*** Opening of Records shown ***

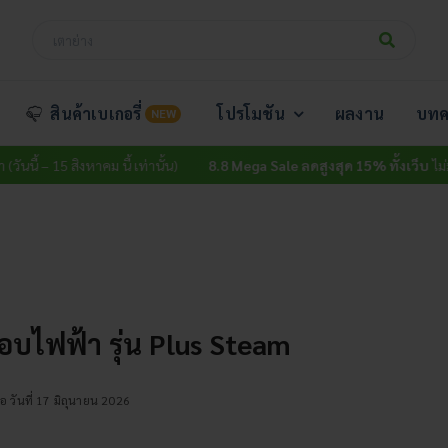
สินค้าเบเกอรี่
โปรโมชัน
ผลงาน
บทค
NEW
– 15 สิงหาคม นี้ เท่านั้น)
8.8 Mega Sale ลดสูงสุด 15% ทั้งเว็บ
ไม่มีขั้นต่ำ (
าอบไฟฟ้า รุ่น Plus Steam
่อ วันที่ 17 มิถุนายน 2026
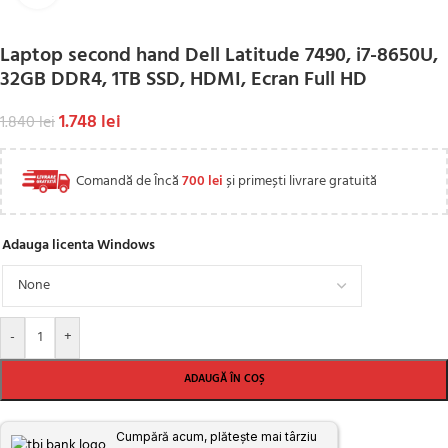
Laptop second hand Dell Latitude 7490, i7-8650U,
32GB DDR4, 1TB SSD, HDMI, Ecran Full HD
1.748
lei
1.840
lei
Comandă de Încă
700
lei
și primești livrare gratuită
Adauga licenta Windows
-
+
ADAUGĂ ÎN COȘ
Cumpără acum, plătește mai târziu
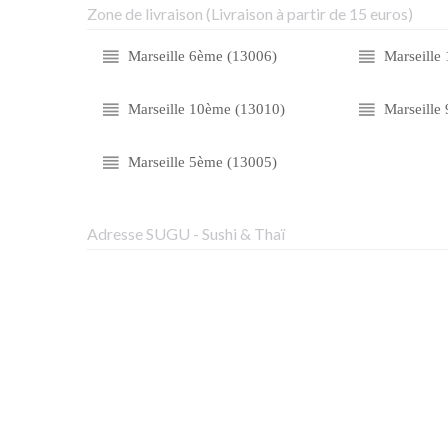
Zone de livraison (Livraison à partir de 15 euros)
Marseille 6ème (13006)
Marseille
Marseille 10ème (13010)
Marseille
Marseille 5ème (13005)
Adresse SUGU - Sushi & Thaï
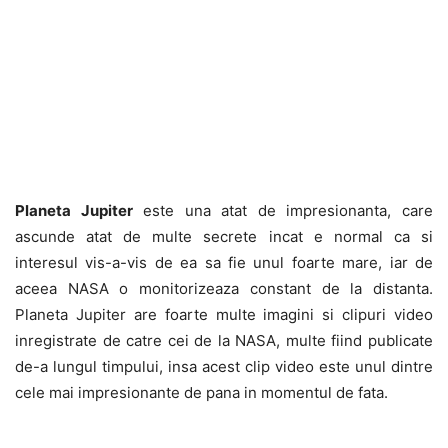
Planeta Jupiter
este una atat de impresionanta, care
ascunde atat de multe secrete incat e normal ca si
interesul vis-a-vis de ea sa fie unul foarte mare, iar de
aceea NASA o monitorizeaza constant de la distanta.
Planeta Jupiter are foarte multe imagini si clipuri video
inregistrate de catre cei de la NASA, multe fiind publicate
de-a lungul timpului, insa acest clip video este unul dintre
cele mai impresionante de pana in momentul de fata.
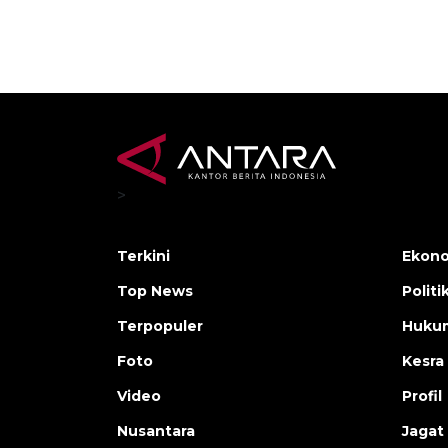
>
Terkini
Ekono
Top News
Politi
Terpopuler
Huku
Foto
Kesra
Video
Profil
Nusantara
Jagat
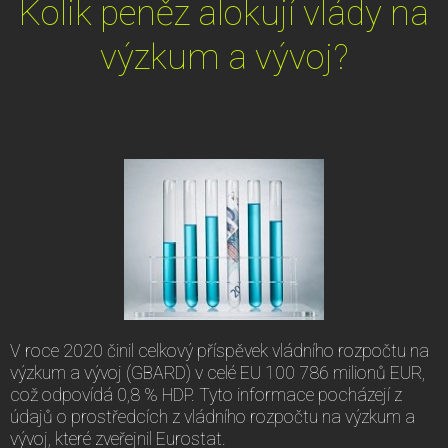
Kolik peněz alokují vlády na
výzkum a vývoj?
V roce 2020 činil celkový příspěvek vládního rozpočtu na
výzkum a vývoj (GBARD) v celé EU 100 786 milionů EUR,
což odpovídá 0,8 % HDP. Tyto informace pocházejí z
údajů o prostředcích z vládního rozpočtu na výzkum a
vývoj, které zveřejnil Eurostat.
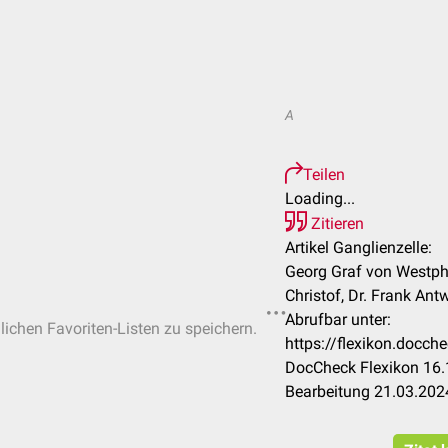
A
Teilen
Loading...
Zitieren
Artikel Ganglienzelle:
Georg Graf von Westph
Christof, Dr. Frank Ant
Abrufbar unter:
nlichen Favoriten-Listen zu speichern.
https://flexikon.docch
DocCheck Flexikon 16.
Bearbeitung 21.03.202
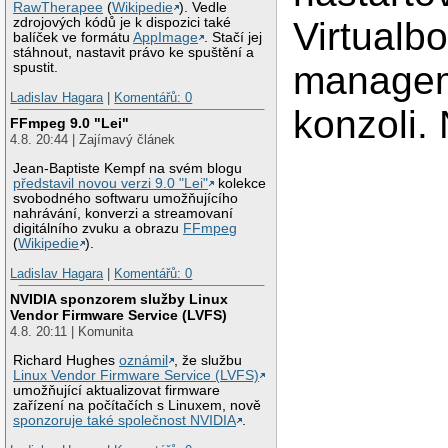
RawTherapee
(
Wikipedie
). Vedle
zdrojových kódů je k dispozici také
Virtualb
balíček ve formátu
AppImage
. Stačí jej
stáhnout, nastavit právo ke spuštění a
manage
spustit.
Ladislav Hagara
|
Komentářů: 0
konzoli. 
FFmpeg 9.0 "Lei"
4.8. 20:44 | Zajímavý článek
Jean-Baptiste Kempf na svém blogu
představil novou verzi 9.0 "Lei"
kolekce
svobodného softwaru umožňujícího
nahrávání, konverzi a streamovaní
digitálního zvuku a obrazu
FFmpeg
(
Wikipedie
).
Ladislav Hagara
|
Komentářů: 0
NVIDIA sponzorem služby Linux
Vendor Firmware Service (LVFS)
4.8. 20:11 | Komunita
Richard Hughes
oznámil
, že službu
Linux Vendor Firmware Service (LVFS)
umožňující aktualizovat firmware
zařízení na počítačích s Linuxem, nově
sponzoruje také společnost NVIDIA
.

*** Close of Records shown ***

__Requirement__
When you transcribe the entries above, begin at their first line, end with the line containing "Marseille 10ème (13010)", and copy each line exactly without any picture.

__Answer box__
สินค้าเบเกอรี่
โปรโมชัน
ผลงาน
บทค
NEW
– 15 สิงหาคม นี้ เท่านั้น)
8.8 Mega Sale ลดสูงสุด 15% ทั้งเว็บ
ไม่มีขั้นต่ำ (
าอบไฟฟ้า รุ่น Plus Steam
่อ วันที่ 17 มิถุนายน 2026
Laptop second hand Dell Latitude 7490, i7-8650U,
32GB DDR4, 1TB SSD, HDMI, Ecran Full HD
1.748
lei
1.840
lei
Comandă de Încă
700
lei
și primești livrare gratuită
Adauga licenta Windows
-
+
ADAUGĂ ÎN COȘ
Cumpără acum, plătește mai târziu
Zone de livraison (Livraison à partir de 15 euros)
Marseille 6ème (13006)
Marseille
Marseille 10ème (13010)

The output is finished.